■ PROBLEM DETAILS ■
In the data below, find each line carrying the string "Comerciales" and copy it out.

■ DATA ■
===

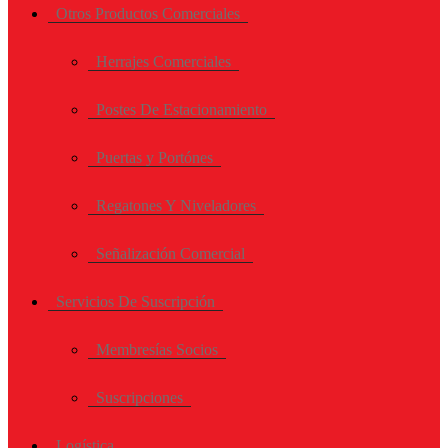
Otros Productos Comerciales
Herrajes Comerciales
Postes De Estacionamiento
Puertas y Portónes
Regatones Y Niveladores
Señalización Comercial
Servicios De Suscripción
Membresías Socios
Suscripciones
Logística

===

■ WRITTEN REPLY ■
Otros Productos Comerciales
Herrajes Comerciales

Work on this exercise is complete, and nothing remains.